It was love at first sight for a couple of friends who had recently toured a Los Angeles open house on a whim. It was an unpretentious fixer-upper teetering on the edge of Mount Washington in LA’s sleepy Highland Park. Aside from a few necessary repairs, the house was perfect. The only real problem, they said, was its million-dollar price tag which, given the high cost of real estate in California, would have otherwise been considered a steal. It was a real bummer, they added, especially since the house was totally their style — mid-century modern.
Like most millennial metro transplants, I’d too hopped onto the mid-century modern bandwagon, having first encountered the style while dating a guy who mentioned it with such manic frequency it became increasingly clear it was the only style he knew. He wasn’t, I soon realized, alone in this. It’s rare to peruse a real estate website and find a house or apartment that hasn’t been staged with knock-off mid-century emblems: the low and broad walnut credenza, chairs with flared and tapered legs, or the sleek, sans-serif numbering more commonly known as the “gentrification font.”
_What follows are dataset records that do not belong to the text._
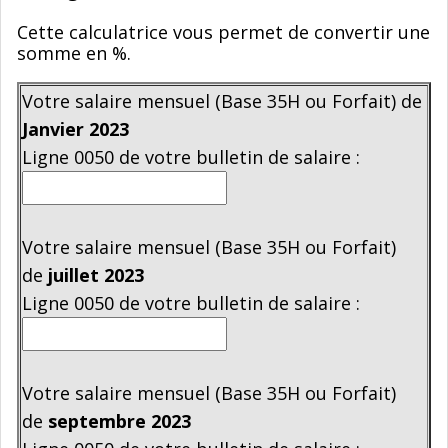
Cette calculatrice vous permet de convertir une
somme en %.
Votre salaire mensuel (Base 35H ou Forfait) de
Janvier
2023
Ligne 0050 de votre bulletin de salaire :
Votre salaire mensuel (Base 35H ou Forfait)
de
juillet
2023
Ligne 0050 de votre bulletin de salaire :
Votre salaire mensuel (Base 35H ou Forfait)
de
septembre
2023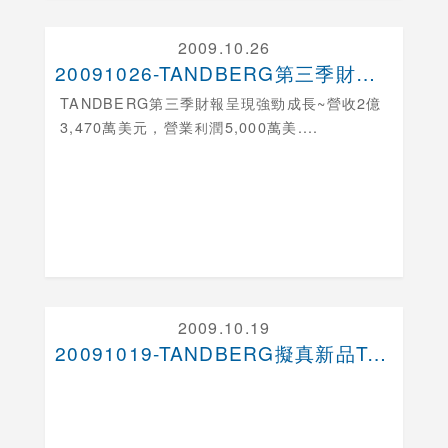
2009.10.26
20091026-TANDBERG第三季財報呈現強....
TANDBERG第三季財報呈現強勁成長
~營收2億
3,470萬美元，營業利潤5,000萬美....
2009.10.19
20091019-TANDBERG擬真新品Tele....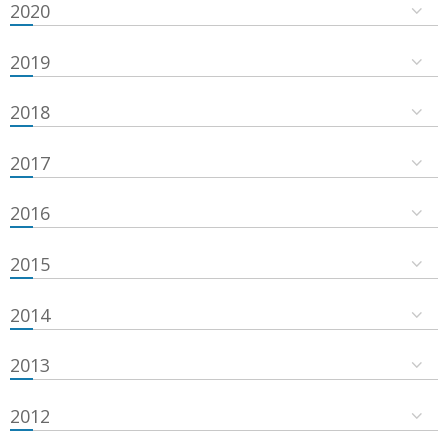
2020
2019
2018
2017
2016
2015
2014
2013
2012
Whether mid-century modern aesthetics are ubiquitous because of their undeniable appeal or appealing as a result of their ubiquity is hard to say. What is clear is the widespread appreciation for the style’s ability to eschew superfluous embellishment by placing equal emphasis on form and function with sleek lines and tranquil austerity. Mid-century modern spaces aren’t made to be filled but be just that — space — acting as a less-is-more refuge from a more-is-more world. In a noisy, high-tech society, it’s no wonder they’re all the craze, but it appears mid-century modernism’s cultish popularity has all but blinded us to the basic needs it was initially meant to address.
In their heyday, mid-century modern architects were designing homes not for America’s upper crust, but its White middle-class. The Case Study House Program, which was devised by Arts & Architecture Magazine, ran intermittently from 1945 to 1966 as an experimental effort to address the post-war housing shortage with easy-to-build, economical homes for the average White American family. Hard to believe such an effort would later result in the crème de la crème of real estate. Today, these Case Study Houses are heralded as lasting works of art. A few of them even operate as museums, like Case Study House #22, better known as the Stahl House, which sits perched atop a West Hollywood cliff so that from the inside it appears to be floating just above the hazy glow of LA’s urban sprawl.
However artistic, a Case Study House isn’t exactly a Picasso. Even the price of one designed by Richard Neutra (a mid-century modern Picasso of his time) would be paltry in comparison, but it’s a price very few present-day, middle-class, not to mention working-class, Americans can pay. Celebrities like Kristin Wiig, on the other hand, can. In 2017, she snagged Case Study House #10 for nearly $3 million, just a stone’s throw from Meryl Streep’s — though hers is technically not a Case Study House. According to Architectural Digest, Wiig’s purchase “made history.”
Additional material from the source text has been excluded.